I remind you this started with you quoting me to say "the XSX
does not have dedicated hardware for this purpose, so committing resources to DirectML reconstruction means taking them away from other rendering processes"
I replied with:
"We knew that many inference algorithms need only 8-bit and 4-bit integer positions for weights and the math operations involving those weights comprise the bulk of the performance overhead for those algorithms," says Andrew Goossen. "
So we added special hardware support for this specific scenario. The result is that Series X offers 49 TOPS for 8-bit integer operations and 97 TOPS for 4-bit integer operations. Note that the weights are integers, so those are TOPS and not TFLOPs.

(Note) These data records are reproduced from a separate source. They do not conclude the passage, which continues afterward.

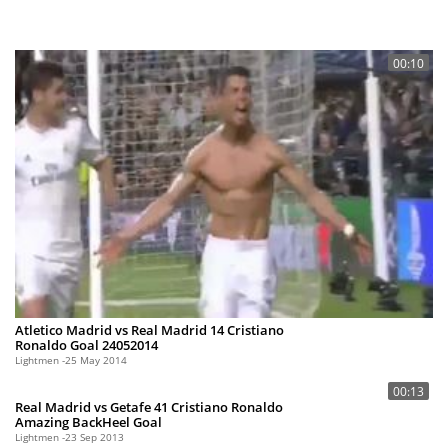
00:10
Atletico Madrid vs Real Madrid 14 Cristiano
Ronaldo Goal 24052014
Lightmen
25 May 2014
00:13
Real Madrid vs Getafe 41 Cristiano Ronaldo
Amazing BackHeel Goal
Lightmen
23 Sep 2013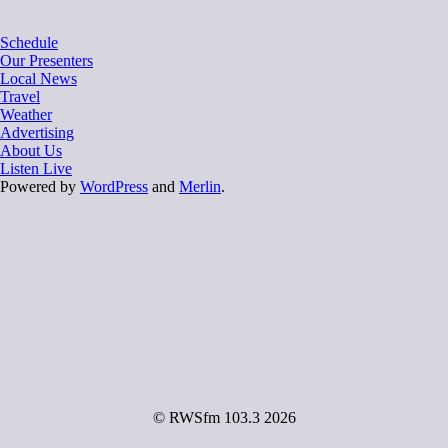
Schedule
Our Presenters
Local News
Travel
Weather
Advertising
About Us
Listen Live
Powered by
WordPress
and
Merlin
.
© RWSfm 103.3 2026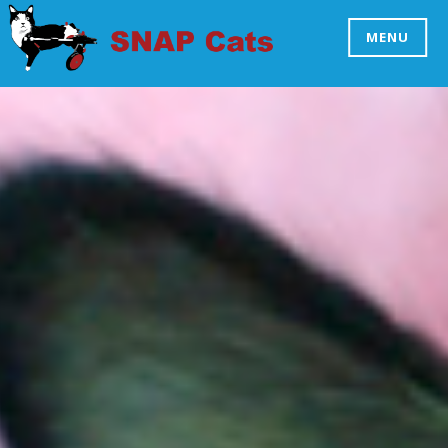
Skip
to
MENU
SNAP CATS
content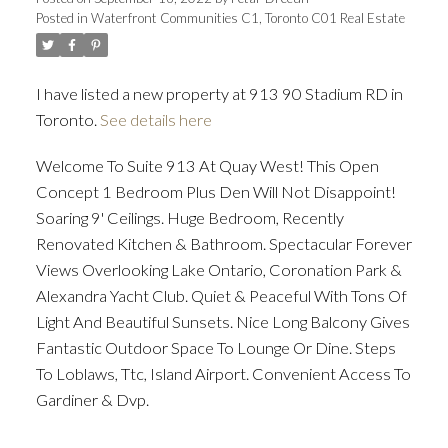
Posted in
Waterfront Communities C1, Toronto C01 Real Estate
ACTIVE
SOLD
I have listed a new property at 913 90 Stadium RD in
Toronto.
See details here
Welcome To Suite 913 At Quay West! This Open
Concept 1 Bedroom Plus Den Will Not Disappoint!
Soaring 9' Ceilings. Huge Bedroom, Recently
Renovated Kitchen & Bathroom. Spectacular Forever
Views Overlooking Lake Ontario, Coronation Park &
Alexandra Yacht Club. Quiet & Peaceful With Tons Of
Light And Beautiful Sunsets. Nice Long Balcony Gives
Fantastic Outdoor Space To Lounge Or Dine. Steps
To Loblaws, Ttc, Island Airport. Convenient Access To
Gardiner & Dvp.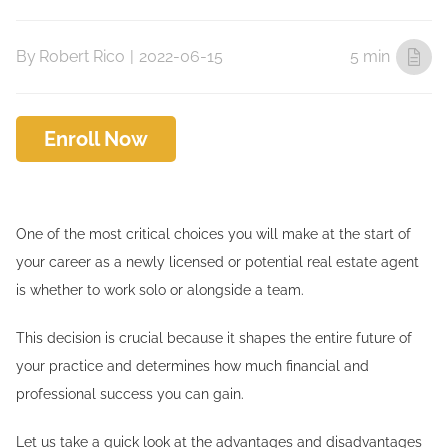
By
Robert Rico
|
2022-06-15
5 min
Enroll Now
One of the most critical choices you will make at the start of
your career as a newly licensed or potential real estate agent
is whether to work solo or alongside a team.
This decision is crucial because it shapes the entire future of
your practice and determines how much financial and
professional success you can gain.
Let us take a quick look at the advantages and disadvantages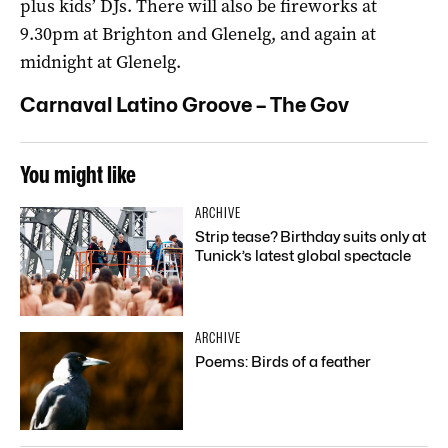
plus kids’ DJs. There will also be fireworks at
9.30pm at Brighton and Glenelg, and again at
midnight at Glenelg.
Carnaval Latino Groove – The Gov
You might like
ARCHIVE
Strip tease? Birthday suits only at
Tunick’s latest global spectacle
ARCHIVE
Poems: Birds of a feather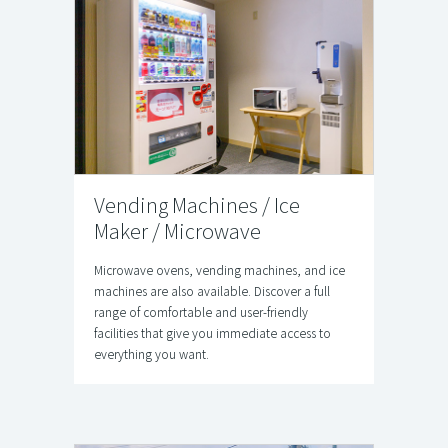
Vending Machines / Ice
Maker / Microwave
Microwave ovens, vending machines, and ice
machines are also available. Discover a full
range of comfortable and user-friendly
facilities that give you immediate access to
everything you want.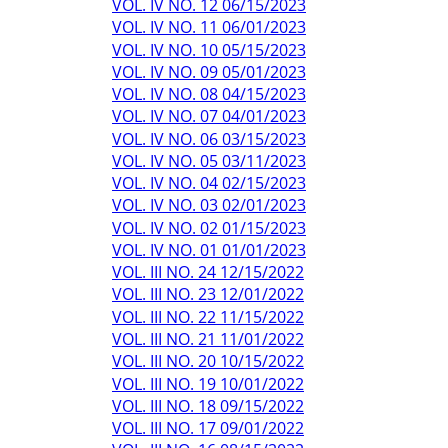
VOL. IV NO. 12 06/15/2023
VOL. IV NO. 11 06/01/2023
VOL. IV NO. 10 05/15/2023
VOL. IV NO. 09 05/01/2023
VOL. IV NO. 08 04/15/2023
VOL. IV NO. 07 04/01/2023
VOL. IV NO. 06 03/15/2023
VOL. IV NO. 05 03/11/2023
VOL. IV NO. 04 02/15/2023
VOL. IV NO. 03 02/01/2023
VOL. IV NO. 02 01/15/2023
VOL. IV NO. 01 01/01/2023
VOL. III NO. 24 12/15/2022
VOL. III NO. 23 12/01/2022
VOL. III NO. 22 11/15/2022
VOL. III NO. 21 11/01/2022
VOL. III NO. 20 10/15/2022
VOL. III NO. 19 10/01/2022
VOL. III NO. 18 09/15/2022
VOL. III NO. 17 09/01/2022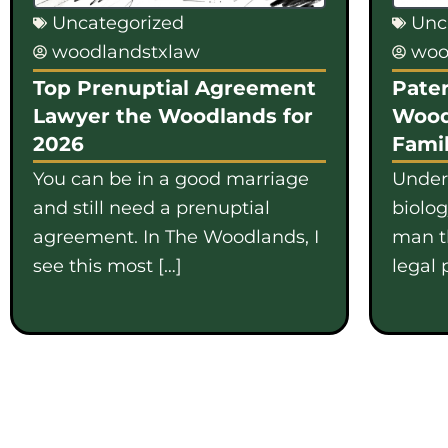
Uncategorized
Unc
woodlandstxlaw
woo
Top Prenuptial Agreement
Pater
Lawyer the Woodlands for
Wood
2026
Famil
You can be in a good marriage
Under
and still need a prenuptial
biolo
agreement. In The Woodlands, I
man th
see this most […]
legal 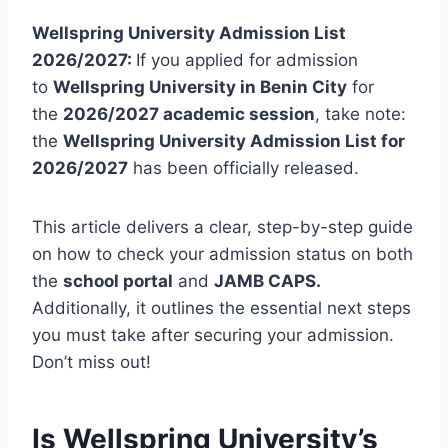
Wellspring University Admission List
2026/2027:
If you applied for admission
to
Wellspring University in Benin City
for
the
2026/2027 academic session
, take note:
the
Wellspring University Admission List for
2026/2027
has been officially released.
This article delivers a clear, step-by-step guide
on how to check your admission status on both
the
school portal
and
JAMB CAPS.
Additionally, it outlines the essential next steps
you must take after securing your admission.
Don’t miss out!
Is Wellspring University’s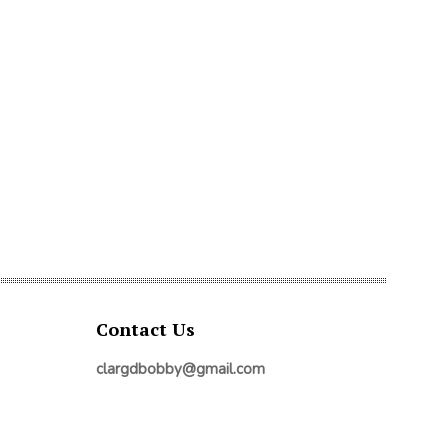
Contact Us
clargdbobby@gmail.com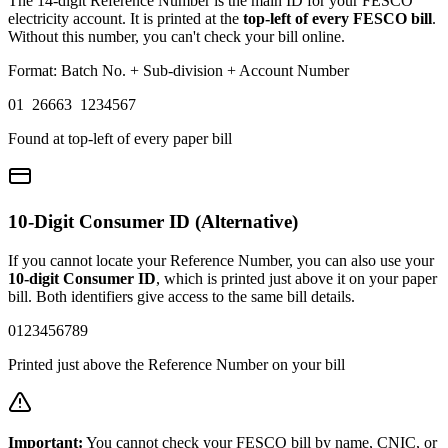
The 14-digit Reference Number is the main ID for your FESCO
electricity account. It is printed at the
top-left of every FESCO bill
.
Without this number, you can't check your bill online.
Format: Batch No. + Sub-division + Account Number
01 26663 1234567
Found at top-left of every paper bill
10-Digit Consumer ID (Alternative)
If you cannot locate your Reference Number, you can also use your
10-digit Consumer ID
, which is printed just above it on your paper
bill. Both identifiers give access to the same bill details.
0123456789
Printed just above the Reference Number on your bill
Important:
You cannot check your FESCO bill by name, CNIC, or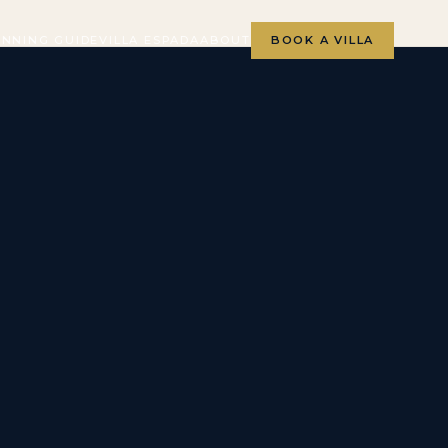
ANNING GUIDE
VILLA ESPADA
ABOUT
BOOK A VILLA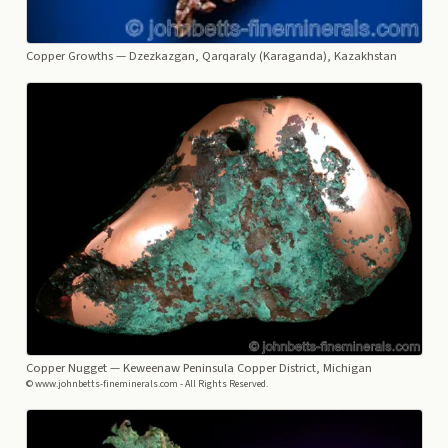
Copper Growths
— Dzezkazgan, Qarqaraly (Karaganda), Kazakhstan
Copper Nugget
— Keweenaw Peninsula Copper District, Michigan
© www.johnbetts-fineminerals.com - All Rights Reserved.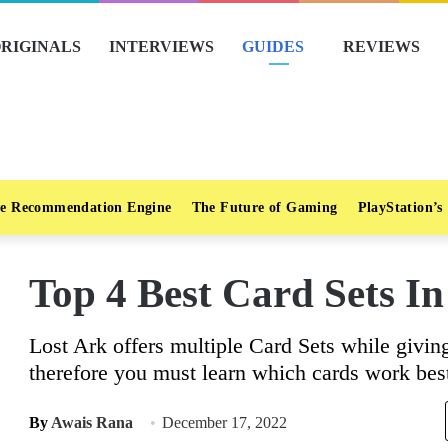
RIGINALS
INTERVIEWS
GUIDES
REVIEWS
e Recommendation Engine
The Future of Gaming
PlayStation’s
Top 4 Best Card Sets In
Lost Ark offers multiple Card Sets while givin
therefore you must learn which cards work best
By
Awais Rana
December 17, 2022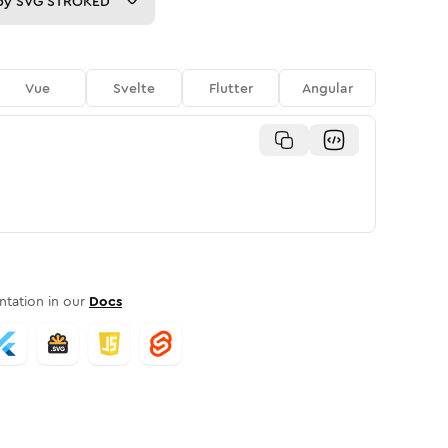
py
SVG STROKED
Vue
Svelte
Flutter
Angular
tation in our
Docs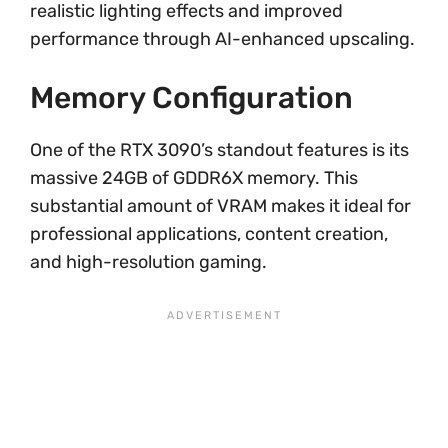
realistic lighting effects and improved
performance through AI-enhanced upscaling.
Memory Configuration
One of the RTX 3090’s standout features is its
massive 24GB of GDDR6X memory. This
substantial amount of VRAM makes it ideal for
professional applications, content creation,
and high-resolution gaming.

The net result is that Series X offers unparalleled intelligence for machine learning." Link
Things should't be so complicated. There is no need to move the conversation to "Oh, but the XSX will
also have to use shader cores, so the performance won't be the same as the tensor cores." I have already said that the tensor cores will have more performance, no need to go there as that was never the point. However you want to put it, the XSX does have dedicated hardware to accelerate machine learning code. The minute you admit to this, it invalidates what you said at first
"the XSX does not have dedicated hardware for this purpose". It does have it and I have no other way to make this more clear than to show you someone from Microsoft itself saying that they added hardware for this purpose. This will be my last reply to you on this.